_Work request_. Your copy should hold every record verbatim and none of the pictures.

_Supplied data_.
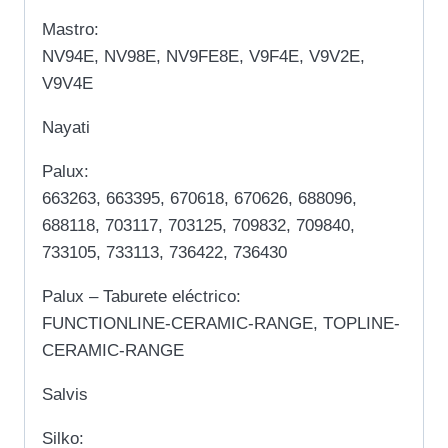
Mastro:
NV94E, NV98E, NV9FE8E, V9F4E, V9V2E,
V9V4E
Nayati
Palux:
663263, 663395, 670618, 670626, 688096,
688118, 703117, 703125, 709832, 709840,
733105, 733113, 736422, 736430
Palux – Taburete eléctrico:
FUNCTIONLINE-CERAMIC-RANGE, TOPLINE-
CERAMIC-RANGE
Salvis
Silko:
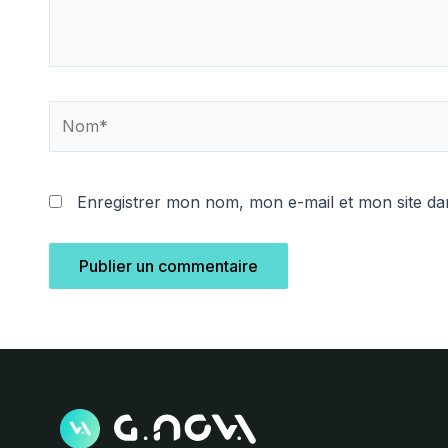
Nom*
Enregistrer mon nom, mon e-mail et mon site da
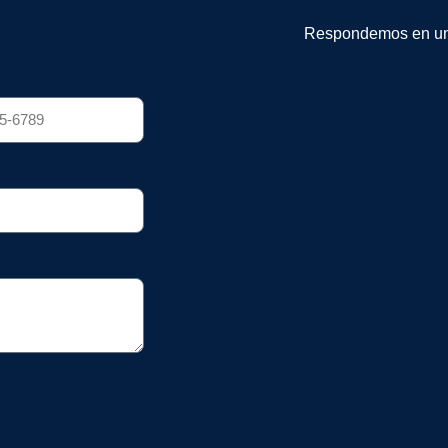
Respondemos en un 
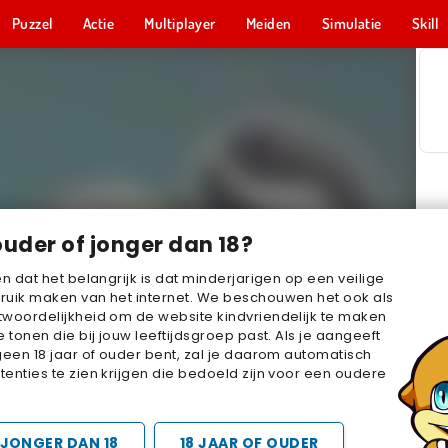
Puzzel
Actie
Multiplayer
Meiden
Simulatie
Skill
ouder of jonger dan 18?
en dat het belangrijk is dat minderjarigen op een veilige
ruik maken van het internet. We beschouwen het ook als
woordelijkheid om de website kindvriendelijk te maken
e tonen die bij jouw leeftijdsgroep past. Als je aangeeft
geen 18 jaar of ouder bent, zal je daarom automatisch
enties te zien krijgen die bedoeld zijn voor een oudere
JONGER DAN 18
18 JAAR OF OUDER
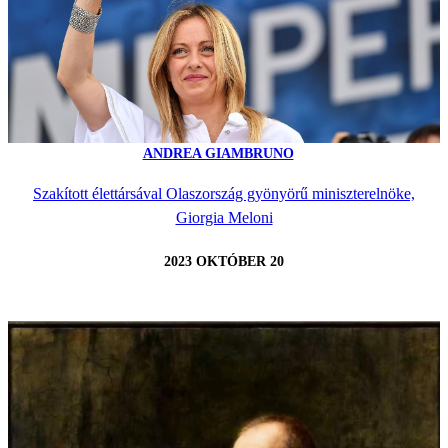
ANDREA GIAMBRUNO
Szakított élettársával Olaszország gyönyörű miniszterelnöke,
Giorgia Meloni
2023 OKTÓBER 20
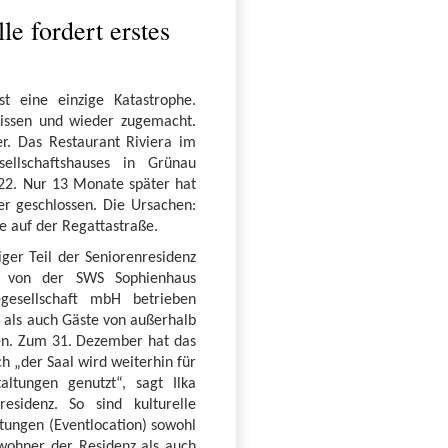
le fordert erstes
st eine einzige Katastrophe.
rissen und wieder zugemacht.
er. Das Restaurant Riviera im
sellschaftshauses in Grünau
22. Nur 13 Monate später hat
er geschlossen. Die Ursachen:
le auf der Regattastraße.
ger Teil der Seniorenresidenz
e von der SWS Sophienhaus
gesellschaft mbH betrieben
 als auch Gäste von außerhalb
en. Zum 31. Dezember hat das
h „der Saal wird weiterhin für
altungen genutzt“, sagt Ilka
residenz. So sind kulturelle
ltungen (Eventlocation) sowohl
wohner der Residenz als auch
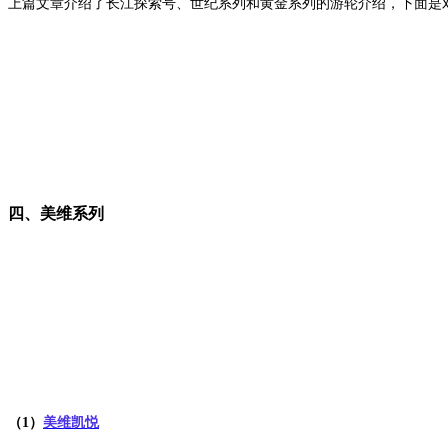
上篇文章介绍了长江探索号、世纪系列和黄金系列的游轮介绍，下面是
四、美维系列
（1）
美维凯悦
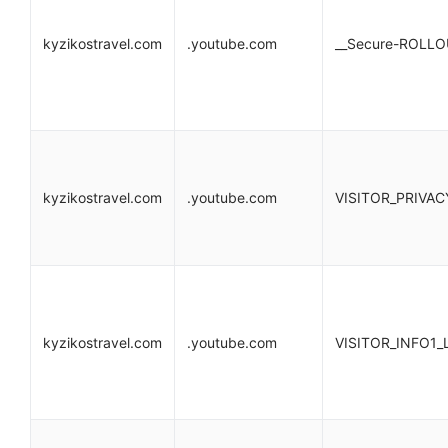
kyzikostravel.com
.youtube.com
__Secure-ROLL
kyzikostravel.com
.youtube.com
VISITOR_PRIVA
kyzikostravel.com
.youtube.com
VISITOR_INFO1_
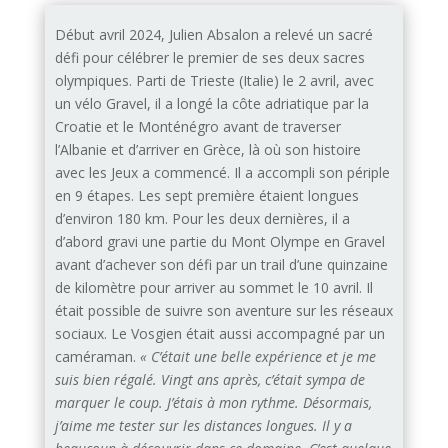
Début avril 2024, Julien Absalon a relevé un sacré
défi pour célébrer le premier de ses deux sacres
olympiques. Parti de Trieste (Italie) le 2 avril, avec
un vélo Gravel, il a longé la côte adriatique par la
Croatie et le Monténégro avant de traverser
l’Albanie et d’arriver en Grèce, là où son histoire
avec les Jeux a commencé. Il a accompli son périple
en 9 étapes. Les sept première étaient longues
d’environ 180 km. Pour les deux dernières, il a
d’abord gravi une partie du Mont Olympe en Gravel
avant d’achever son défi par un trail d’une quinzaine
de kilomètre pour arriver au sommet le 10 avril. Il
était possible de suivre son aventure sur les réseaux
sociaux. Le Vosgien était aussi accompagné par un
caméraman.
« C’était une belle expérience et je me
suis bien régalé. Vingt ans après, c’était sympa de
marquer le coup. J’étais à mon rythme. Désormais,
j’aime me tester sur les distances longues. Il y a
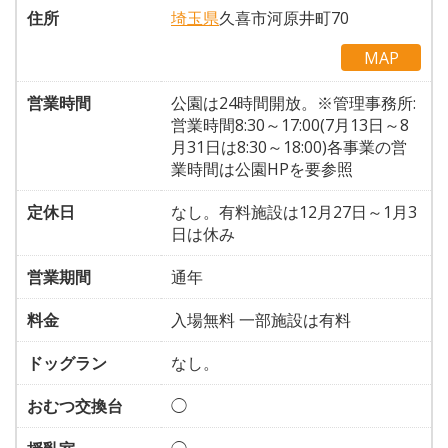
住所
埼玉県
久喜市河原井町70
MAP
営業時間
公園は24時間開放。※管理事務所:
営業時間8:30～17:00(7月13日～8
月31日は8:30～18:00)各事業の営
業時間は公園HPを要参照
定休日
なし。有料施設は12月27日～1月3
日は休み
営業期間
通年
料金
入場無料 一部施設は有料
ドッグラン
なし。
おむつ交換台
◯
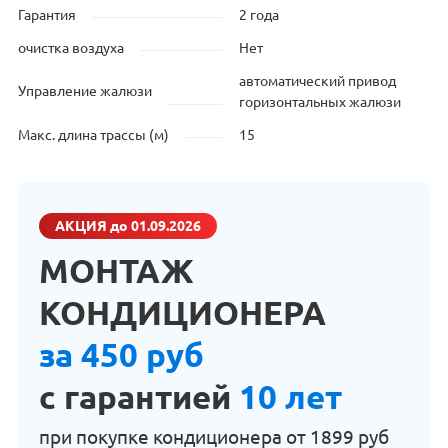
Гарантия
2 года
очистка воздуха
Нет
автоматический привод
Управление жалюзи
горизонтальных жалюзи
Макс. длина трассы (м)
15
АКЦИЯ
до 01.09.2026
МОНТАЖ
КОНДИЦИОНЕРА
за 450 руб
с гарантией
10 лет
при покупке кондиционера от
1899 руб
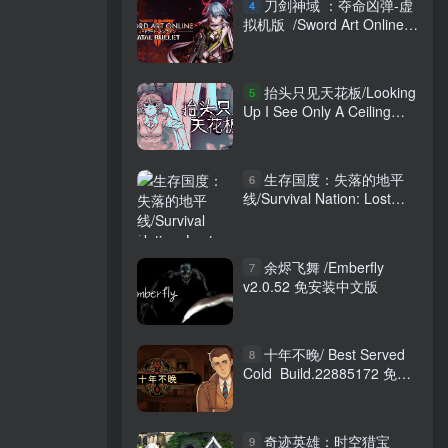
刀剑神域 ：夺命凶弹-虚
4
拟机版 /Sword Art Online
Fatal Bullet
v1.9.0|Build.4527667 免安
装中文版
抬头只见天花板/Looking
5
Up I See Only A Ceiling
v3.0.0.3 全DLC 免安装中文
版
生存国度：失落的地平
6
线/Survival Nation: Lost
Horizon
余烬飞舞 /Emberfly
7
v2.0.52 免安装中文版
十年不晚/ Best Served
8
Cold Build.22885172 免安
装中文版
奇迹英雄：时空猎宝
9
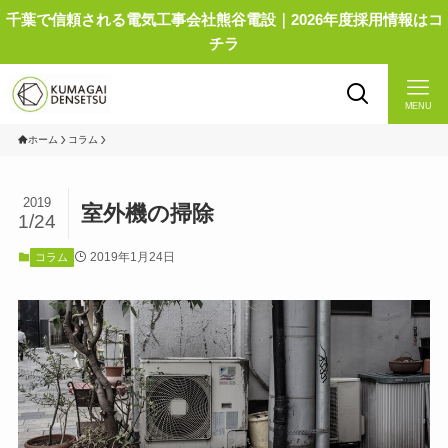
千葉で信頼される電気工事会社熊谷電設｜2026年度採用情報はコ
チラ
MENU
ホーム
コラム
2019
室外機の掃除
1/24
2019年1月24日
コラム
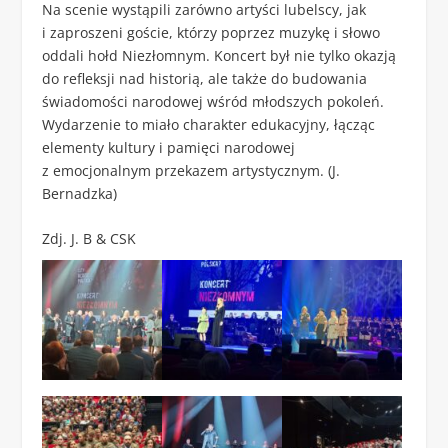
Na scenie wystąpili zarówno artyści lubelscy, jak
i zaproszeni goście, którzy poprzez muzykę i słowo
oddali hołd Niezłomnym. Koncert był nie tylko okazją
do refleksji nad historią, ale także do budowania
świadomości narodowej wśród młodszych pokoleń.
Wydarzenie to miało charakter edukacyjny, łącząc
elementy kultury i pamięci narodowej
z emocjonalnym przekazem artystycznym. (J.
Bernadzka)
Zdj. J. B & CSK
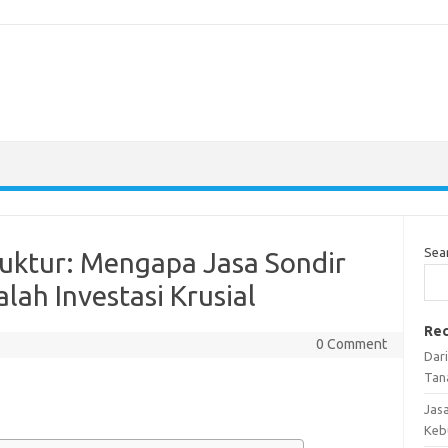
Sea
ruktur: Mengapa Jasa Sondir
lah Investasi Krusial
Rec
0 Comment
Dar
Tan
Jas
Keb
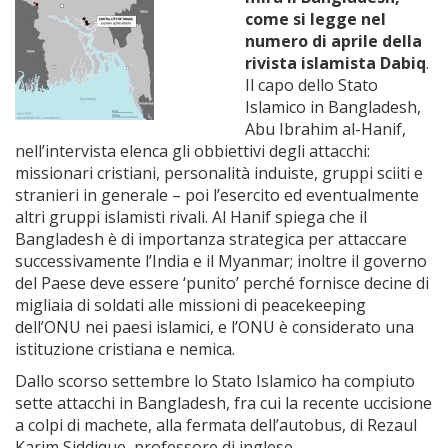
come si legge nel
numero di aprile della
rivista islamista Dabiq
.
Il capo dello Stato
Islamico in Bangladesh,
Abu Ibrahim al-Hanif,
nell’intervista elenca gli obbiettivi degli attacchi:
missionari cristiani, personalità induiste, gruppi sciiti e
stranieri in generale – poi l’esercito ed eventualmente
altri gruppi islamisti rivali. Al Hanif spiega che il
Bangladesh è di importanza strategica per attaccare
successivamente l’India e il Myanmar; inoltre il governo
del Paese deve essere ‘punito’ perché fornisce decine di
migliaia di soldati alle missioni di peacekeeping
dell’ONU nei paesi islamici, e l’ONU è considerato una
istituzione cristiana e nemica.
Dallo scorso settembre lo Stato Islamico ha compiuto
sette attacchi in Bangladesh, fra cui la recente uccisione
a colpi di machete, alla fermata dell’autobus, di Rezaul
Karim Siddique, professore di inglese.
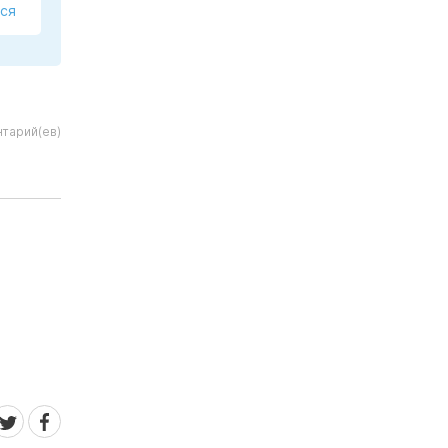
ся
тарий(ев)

_Answer box_.
Mastro:
NV94E, NV98E, NV9FE8E, V9F4E, V9V2E,
V9V4E
Nayati
Palux:
663263, 663395, 670618, 670626, 688096,
688118, 703117, 703125, 709832, 709840,
733105, 733113, 736422, 736430
Palux – Taburete eléctrico:
FUNCTIONLINE-CERAMIC-RANGE, TOPLINE-
CERAMIC-RANGE
Salvis
Silko:
Nom*
Enregistrer mon nom, mon e-mail et mon site da
Respondemos en un 
Puzzel
Actie
Multiplayer
Meiden
Simulatie
Skill
ouder of jonger dan 18?
en dat het belangrijk is dat minderjarigen op een veilige
ruik maken van het internet. We beschouwen het ook als
woordelijkheid om de website kindvriendelijk te maken
e tonen die bij jouw leeftijdsgroep past. Als je aangeeft
geen 18 jaar of ouder bent, zal je daarom automatisch
enties te zien krijgen die bedoeld zijn voor een oudere
JONGER DAN 18
18 JAAR OF OUDER
ANDREA GIAMBRUNO
Szakított élettársával Olaszország gyönyörű miniszterelnöke,
Giorgia Meloni
2023 OKTÓBER 20
le fordert erstes
st eine einzige Katastrophe.
rissen und wieder zugemacht.
er. Das Restaurant Riviera im
sellschaftshauses in Grünau
22. Nur 13 Monate später hat
er geschlossen. Die Ursachen:
le auf der Regattastraße.
ger Teil der Seniorenresidenz
e von der SWS Sophienhaus
gesellschaft mbH betrieben
 als auch Gäste von außerhalb
en. Zum 31. Dezember hat das
h „der Saal wird weiterhin für
altungen genutzt“, sagt Ilka
residenz. So sind kulturelle
ltungen (Eventlocation) sowohl
wohner der Residenz als auch
上篇文章介绍了长江探索号、世纪系列和黄金系列的游轮介绍，下面是
四、美维系列
（1）
美维凯悦
kyzikostravel.com
.youtube.com
__Secure-ROLL
kyzikostravel.com
.youtube.com
VISITOR_PRIVA
kyzikostravel.com
.youtube.com
VISITOR_INFO1_
Début avril 2024, Julien Absalon a relevé un sacré
défi pour célébrer le premier de ses deux sacres
olympiques. Parti de Trieste (Italie) le 2 avril, avec
un vélo Gravel, il a longé la côte adriatique par la
Croatie et le Monténégro avant de traverser
l’Albanie et d’arriver en Grèce, là où son histoire
avec les Jeux a commencé. Il a accompli son périple
en 9 étapes. Les sept première étaient longues
d’environ 180 km. Pour les deux dernières, il a
d’abord gravi une partie du Mont Olympe en Gravel
avant d’achever son défi par un trail d’une quinzaine
de kilomètre pour arriver au sommet le 10 avril. Il
était possible de suivre son aventure sur les réseaux
sociaux. Le Vosgien était aussi accompagné par un
caméraman.
« C’était une belle expérience et je me
suis bien régalé. Vingt ans après, c’était sympa de
marquer le coup. J’étais à mon rythme. Désormais,
j’aime me tester sur les distances longues. Il y a
住所
埼玉県
久喜市河原井町70
MAP
営業時間
公園は24時間開放。※管理事務所:
営業時間8:30～17:00(7月13日～8
月31日は8:30～18:00)各事業の営
業時間は公園HPを要参照
定休日
なし。有料施設は12月27日～1月3
日は休み
営業期間
通年
料金
入場無料 一部施設は有料
ドッグラン
なし。
おむつ交換台
◯
Гарантия
2 года
очистка воздуха
Нет
автоматический привод
Управление жалюзи
горизонтальных жалюзи
Макс. длина трассы (м)
15
АКЦИЯ
до 01.09.2026
МОНТАЖ
КОНДИЦИОНЕРА
за 450 руб
с гарантией
10 лет
при покупке кондиционера от
1899 руб
刀剑神域 ：夺命凶弹-虚
4
拟机版 /Sword Art Online
Fatal Bullet
v1.9.0|Build.4527667 免安
装中文版
抬头只见天花板/Looking
5
Up I See Only A Ceiling
v3.0.0.3 全DLC 免安装中文
版
生存国度：失落的地平
6
线/Survival Nation: Lost
Horizon
余烬飞舞 /Emberfly
7
v2.0.52 免安装中文版
十年不晚/ Best Served
8
Cold Build.22885172 免安
装中文版
奇迹英雄：时空猎宝
9
千葉で信頼される電気工事会社熊谷電設｜2026年度採用情報はコ
チラ
MENU
ホーム
コラム
2019
室外機の掃除
1/24
2019年1月24日
コラム
Na scenie wystąpili zarówno artyści lubelscy, jak
i zaproszeni goście, którzy poprzez muzykę i słowo
oddali hołd Niezłomnym. Koncert był nie tylko okazją
do refleksji nad historią, ale także do budowania
świadomości narodowej wśród młodszych pokoleń.
Wydarzenie to miało charakter edukacyjny, łącząc
elementy kultury i pamięci narodowej
z emocjonalnym przekazem artystycznym. (J.
Bernadzka)
Zdj. J. B & CSK
Sea
ruktur: Mengapa Jasa Sondir
lah Investasi Krusial
Rec
0 Comment
Dar
Tan
Jas
Keb
come si legge nel
numero di aprile della
rivista islamista Dabiq
.
Il capo dello Stato
Islamico in Bangladesh,
Abu Ibrahim al-Hanif,
nell’intervista elenca gli obbiettivi degli attacchi:
missionari cristiani, personalità induiste, gruppi sciiti e
stranieri in generale – poi l’esercito ed eventualmente
altri gruppi islamisti rivali. Al Hanif spiega che il
Bangladesh è di importanza strategica per attaccare
successivamente l’India e il Myanmar; inoltre il governo
del Paese deve essere ‘punito’ perché fornisce decine di
migliaia di soldati alle missioni di peacekeeping
dell’ONU nei paesi islamici, e l’ONU è considerato una
istituzione cristiana e nemica.
Dallo scorso settembre lo Stato Islamico ha compiuto
sette attacchi in Bangladesh, fra cui la recente uccisione
a colpi di machete, alla fermata dell’autobus, di Rezaul
Karim Siddique, professore di inglese.
ся
тарий(ев)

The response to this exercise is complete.